■ Dataset records:
- - -
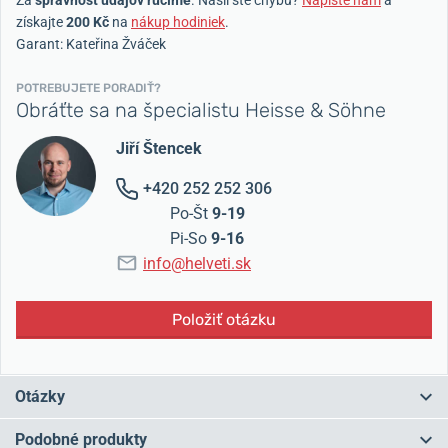
Za
správnosť údajov ručíme
. Našli ste chybu?
Napíšte nám
a
získajte
200 Kč
na
nákup hodiniek
.
Garant: Kateřina Žváček
POTREBUJETE PORADIŤ?
Obráťte sa na špecialistu Heisse & Söhne
Jiří Štencek
+420 252 252 306
Po-Št
9-19
Pi-So
9-16
info@helveti.sk
Položiť otázku
Otázky
Podobné produkty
- - -
■ Required work: None of the pictures should be copied, but every record above must be restated in full.

■ Expected answer:
Za
správnosť údajov ručíme
. Našli ste chybu?
Napíšte nám
a
získajte
200 Kč
na
nákup hodiniek
.
Garant: Kateřina Žváček
POTREBUJETE PORADIŤ?
Obráťte sa na špecialistu Heisse & Söhne
Jiří Štencek
+420 252 252 306
Po-Št
9-19
Pi-So
9-16
info@helveti.sk
Položiť otázku
Otázky
Podobné produkty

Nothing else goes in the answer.